[Collected data]

* * *

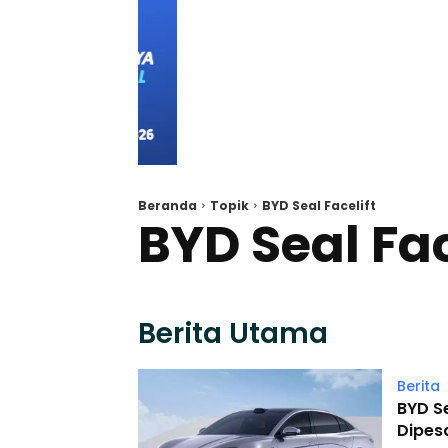
Beranda
Topik
BYD Seal Facelift
BYD Seal Fac
Berita Utama
Berita
BYD Se
Dipes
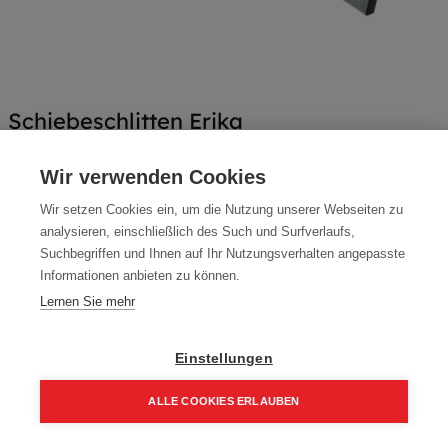
Schiebeschlitten Erika
Artikelnummer:
038563
Wir verwenden Cookies
Schiebeschlitten Erika KPL.
Wir setzen Cookies ein, um die Nutzung unserer Webseiten zu
Typ: 038563
analysieren, einschließlich des Such und Surfverlaufs,
Suchbegriffen und Ihnen auf Ihr Nutzungsverhalten angepasste
549,00
€
Informationen anbieten zu können.
658,80 € inkl. Mwst
Lernen Sie mehr
549,00 € / Stk.
Einstellungen
ALLE COOKIES ERLAUBEN
In den Einkaufskorb
Home
Suchen
Kategorie
Aufträge
Account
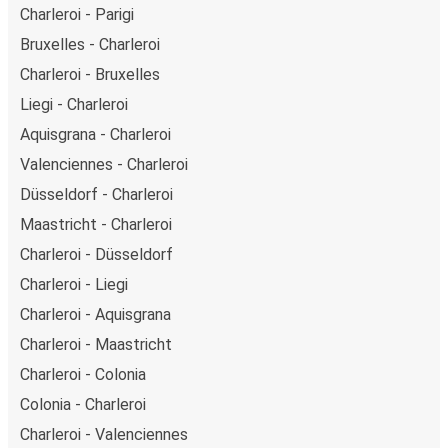
Charleroi - Parigi
Bruxelles - Charleroi
Charleroi - Bruxelles
Liegi - Charleroi
Aquisgrana - Charleroi
Valenciennes - Charleroi
Düsseldorf - Charleroi
Maastricht - Charleroi
Charleroi - Düsseldorf
Charleroi - Liegi
Charleroi - Aquisgrana
Charleroi - Maastricht
Charleroi - Colonia
Colonia - Charleroi
Charleroi - Valenciennes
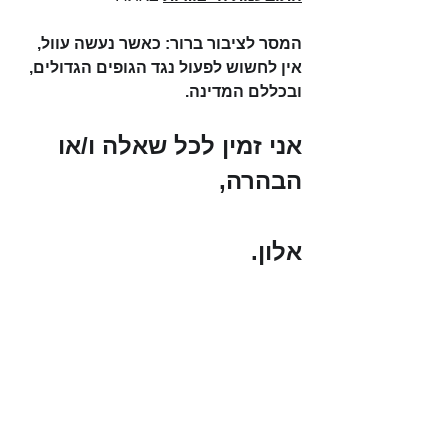
המסר לציבור ברור: כאשר נעשה עוול, 
אין לחשוש לפעול נגד הגופים הגדולים, 
ובכללם המדינה.
אני זמין לכל שאלה ו/או 
הבהרה,
אלון.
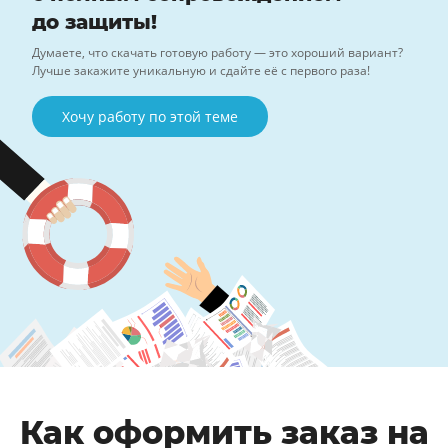
до защиты!
Думаете, что скачать готовую работу — это хороший вариант?
Лучше закажите уникальную и сдайте её с первого раза!
Хочу работу по этой теме
Как оформить заказ на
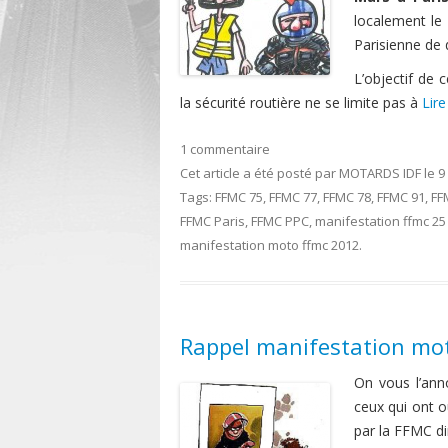
localement le
Parisienne de
L’objectif de c
la sécurité routière ne se limite pas à
Lire
1 commentaire
Cet article a été posté
par
MOTARDS IDF
le
9
Tags:
FFMC 75
,
FFMC 77
,
FFMC 78
,
FFMC 91
,
FF
FFMC Paris
,
FFMC PPC
,
manifestation ffmc 2
manifestation moto ffmc 2012
.
Rappel manifestation mo
On vous l’anno
ceux qui ont o
par la FFMC d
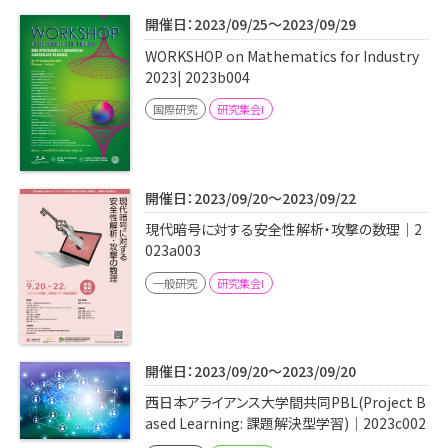
学内専用
検索
開催日：2023/09/25～2023/09/29
English
WORKSHOP on Mathematics for Industry
2023| 2023b004
Q&A
アクセス・お問合せ
国際研究
研究集会I
メルマガ
IMI本サイトへ
開催日：2023/09/20～2023/09/22
現代暗号に対する安全性解析・攻撃の数理｜2
023a003
一般研究
研究集会I
開催日：2023/09/20～2023/09/20
西日本アライアンス大学間共同PBL(Project B
ased Learning: 課題解決型学習)｜2023c002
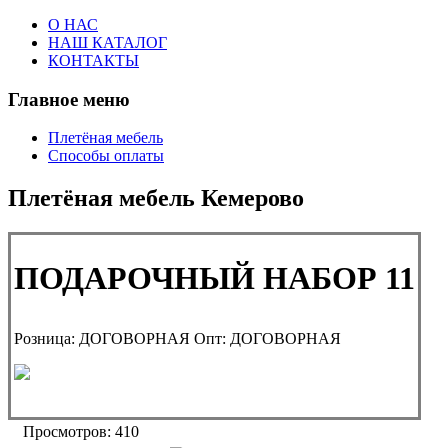
О НАС
НАШ КАТАЛОГ
КОНТАКТЫ
Главное меню
Плетёная мебель
Способы оплаты
Плетёная мебель Кемерово
ПОДАРОЧНЫЙ НАБОР 11
Розница:
ДОГОВОРНАЯ
Опт:
ДОГОВОРНАЯ
Просмотров: 410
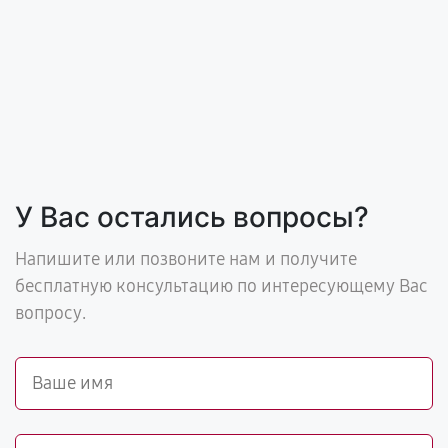
У Вас остались вопросы?
Напишите или позвоните нам и получите
бесплатную консультацию по интересующему Вас
вопросу.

* * *

**REQUIRED ACTION:** Would you filter the entries above and keep each line that has the word "Aquisgrana"?

**EXPECTED ANSWER:**
Aquisgrana - Charleroi
Charleroi - Aquisgrana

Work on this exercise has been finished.